R. B. Berlin, im Juli

Walter Ulbricht, der Partei- und Staatschef der Zone, hat vier Mitglieder des Politbüros der SED in das Präsidium des Ministerrats geschickt und außerdem Willi Stoph zum 1. Stellvertreter des Ministerpräsidenten gemacht. Die Regierungsumbildung, auf formelle Weisung des Politbüros vollzogen, könnte die Machtergreifung der SED im Staatsapparat genannt werden – wenn die Partei nicht ohnehin schon längst alle Hebel der Staatsmacht in der Hand gehabt hätte. Besser wäre es also zu sagen: Die Männer aus dem höchsten Gremium der Partei sollen nun selber versuchen, der Probleme Herr zu werden. Die Generalstäbler gehen in die Gefechtsstände. Zu ihren Aufgaben gehört die „operative Lösung laufender Fragen, die sich aus der Leitung der Volkswirtschaft und der staatlichen Verwaltungsorgane ergeben“. So hieß es vor nun genau zehn Jahren – am 17. Juli 1952 –, als das „Präsidium beim Ministerrat“ eingesetzt wurde.
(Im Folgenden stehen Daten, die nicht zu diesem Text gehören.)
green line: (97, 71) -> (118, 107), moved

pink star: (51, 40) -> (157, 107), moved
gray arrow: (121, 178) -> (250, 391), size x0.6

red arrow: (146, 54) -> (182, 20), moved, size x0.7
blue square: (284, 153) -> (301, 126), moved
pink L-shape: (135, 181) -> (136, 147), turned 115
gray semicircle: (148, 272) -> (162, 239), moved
Dies sind die vier Politiker, die in das Präsidialkabinett geschickt wurden: Dr. Erich Apel, bis vor kurzem Sekretär für Wirtschaft im Zentralkomitee der SED, Gerhard Grüneberg, bisher Sekretär für Landwirtschaft im gleichen Komitee, Karl Mewis, Vorsitzender der Staatlichen Plankommission, in dieser Eigenschaft bisher zwar Minister, aber nicht Mitglied des Präsidialkabinetts, Alfred Neumann, Vorsitzender des Volkswirtschaftsrates, ebenfalls schon Minister, aber auch nicht Mitglied des Präsidialkabinetts.
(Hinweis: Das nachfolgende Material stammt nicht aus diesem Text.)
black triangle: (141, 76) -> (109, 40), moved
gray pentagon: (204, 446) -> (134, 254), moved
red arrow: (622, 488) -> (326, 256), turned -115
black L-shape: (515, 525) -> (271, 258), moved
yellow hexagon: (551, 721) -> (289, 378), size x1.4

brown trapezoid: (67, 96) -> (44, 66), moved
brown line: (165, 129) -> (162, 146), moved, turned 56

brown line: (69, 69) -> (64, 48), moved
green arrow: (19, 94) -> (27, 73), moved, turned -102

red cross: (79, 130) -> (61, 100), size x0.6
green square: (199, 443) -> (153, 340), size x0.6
Das Präsidialkabinett ist im eigentlichen Sinne die Sowjetzonen-Regierung; dem gesamten Ministerrat gehört darüber hinaus noch eine Reihe von Fachministern an, deren Entscheidungsbefugnisse etwa denen unserer Staatssekretäre entsprechen. Die Mitglieder des Präsidialkabinetts sind auf das merkwürdigste gemischt. Einige von ihnen haben wichtige Funktionen, andere dienen vornehmlich zur Repräsentation.

Zur ersten Kategorie gehören nur Mitglieder der SED. Es sind Ministerpräsident Otto Grotewohl, sein Stellvertreter für Koordinierung und Kontrolle Willi Stoph, der Stellvertreter für Koordinierung volkswirtschaftlicher Grundfragen Bruno Leuschner, für Handel, Versorgung und Landwirtschaft Dr. Margarete Wittkowski, für Kultur und Erziehung Alexander Abusch.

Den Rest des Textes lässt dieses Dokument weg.